HP (Hewlett-Packard) 5992-4701 Computer Hardware User Manual


 
Whenever your program stops under GDB for any reason, all threads of execution stop,
not just the current thread. This allows you to examine the overall state of the program,
including switching between threads, without worrying that things may change
underfoot.
Conversely, whenever you restart the program, all threads start executing. This is true
even when single-stepping with commands like step or next.
In particular, GDB cannot single-step all threads in lockstep. Since thread scheduling
is up to your debugging target's operating system (not controlled by GDB), other threads
may execute more than one statement while the current thread completes a single step.
Moreover, in general other threads stop in the middle of a statement, rather than at a
clean statement boundary, when the program stops.
You might even find your program stopped in another thread after continuing or even
single-stepping. This happens whenever some other thread runs into a breakpoint, a
signal, or an exception before the first thread completes whatever you requested.

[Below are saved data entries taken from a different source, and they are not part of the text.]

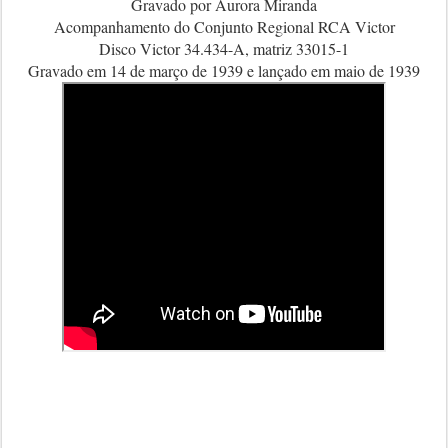
Gravado por Aurora Miranda
Acompanhamento do Conjunto Regional RCA Victor
Disco Victor 34.434-A, matriz 33015-1
Gravado em 14 de março de 1939 e lançado em maio de 1939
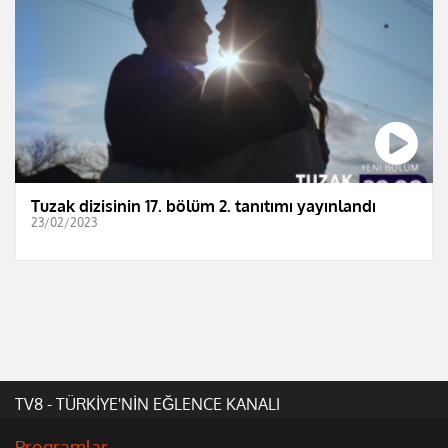
Tuzak dizisinin 17. bölüm 2. tanıtımı yayınlandı
23/02/2023
TV8 - TÜRKİYE'NİN EĞLENCE KANALI
Programlar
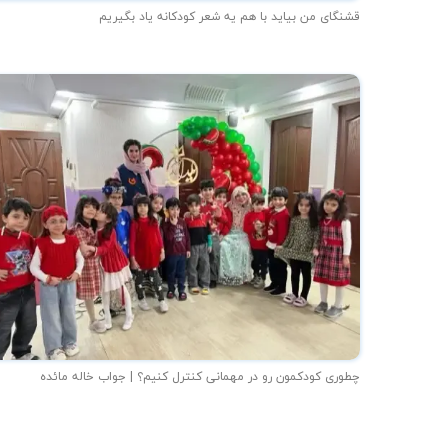
قشنگای من بيايد با هم یه شعر کودکانه ياد بگیریم
★
چطوری کودکمون رو در مهمانی کنترل کنیم؟ | جواب خاله مائده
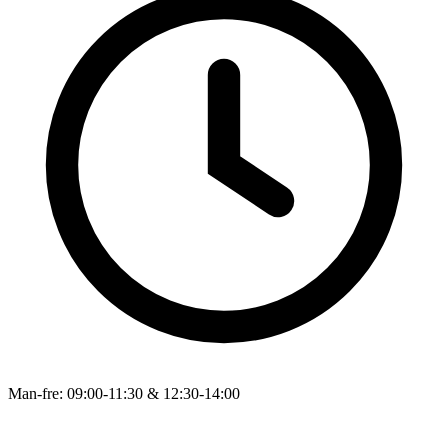
Man-fre: 09:00-11:30 & 12:30-14:00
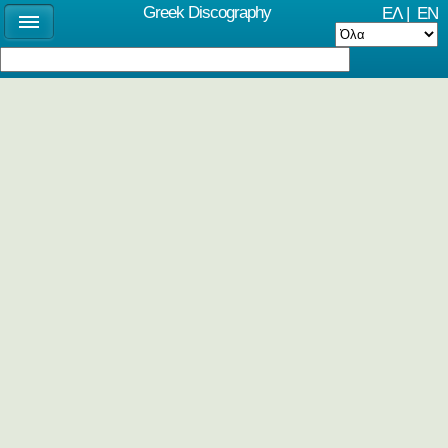
Greek Discography
ΕΛ
|
EN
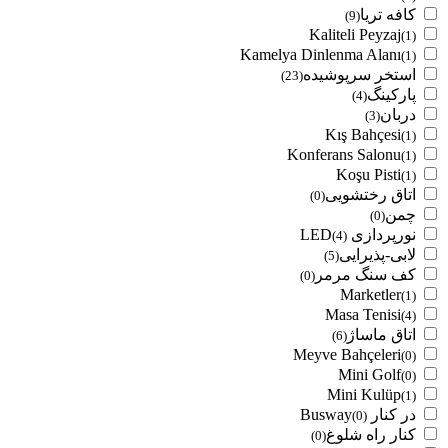
کافه تریا
(9)
Kaliteli Peyzaj
(1)
Kamelya Dinlenma Alanı
(1)
استخر سرپوشیده
(23)
پارکینگ
(4)
دربان
(3)
Kış Bahçesi
(1)
Konferans Salonu
(1)
Koşu Pisti
(1)
اتاق رختشویی
(0)
چمن
(0)
نورپردازی LED
(4)
لابی-پذیرایی
(5)
کف سنگ مرمر
(0)
Marketler
(1)
Masa Tenisi
(4)
اتاق ماساژ
(6)
Meyve Bahçeleri
(0)
Mini Golf
(0)
Mini Kulüp
(1)
در کنار Busway
(0)
کنار راه شلوغ
(0)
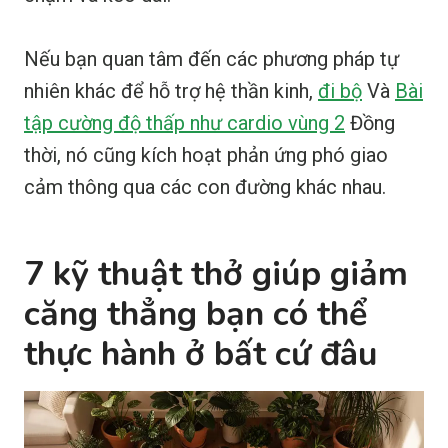
Nếu bạn quan tâm đến các phương pháp tự
nhiên khác để hỗ trợ hệ thần kinh,
đi bộ
Và
Bài
tập cường độ thấp như cardio vùng 2
Đồng
thời, nó cũng kích hoạt phản ứng phó giao
cảm thông qua các con đường khác nhau.
7 kỹ thuật thở giúp giảm
căng thẳng bạn có thể
thực hành ở bất cứ đâu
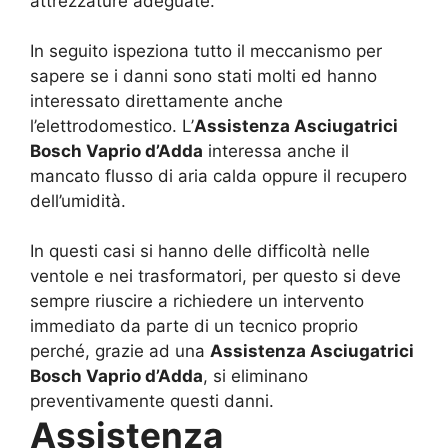
attrezzature adeguate.
In seguito ispeziona tutto il meccanismo per
sapere se i danni sono stati molti ed hanno
interessato direttamente anche
l’elettrodomestico. L’
Assistenza Asciugatrici
Bosch Vaprio d’Adda
interessa anche il
mancato flusso di aria calda oppure il recupero
dell’umidità.
In questi casi si hanno delle difficoltà nelle
ventole e nei trasformatori, per questo si deve
sempre riuscire a richiedere un intervento
immediato da parte di un tecnico proprio
perché, grazie ad una
Assistenza Asciugatrici
Bosch Vaprio d’Adda
, si eliminano
preventivamente questi danni.
Assistenza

On some OSes, you can lock the OS scheduler and thus allow only a single thread to
run.
set scheduler-locking mode Set the scheduler locking mode. If it is off, then
there is no locking and any thread may run at
any time. If on, then only the current thread may
run when the inferior is resumed. The step
mode optimizes for single-stepping. It stops other
threads from “seizing the prompt” by
preempting the current thread while you are
stepping. Other threads will only rarely (or
never) get a chance to run when you step. They
are more likely to run when you 'next' over a
function call, and they are completely free to run
when you use commands like 'continue',
'until', or 'finish'. However, unless another
thread hits a breakpoint during its timeslice, they
will never steal the GDB prompt away from the
thread that you are debugging.
show scheduler-locking
Display the current scheduler locking mode.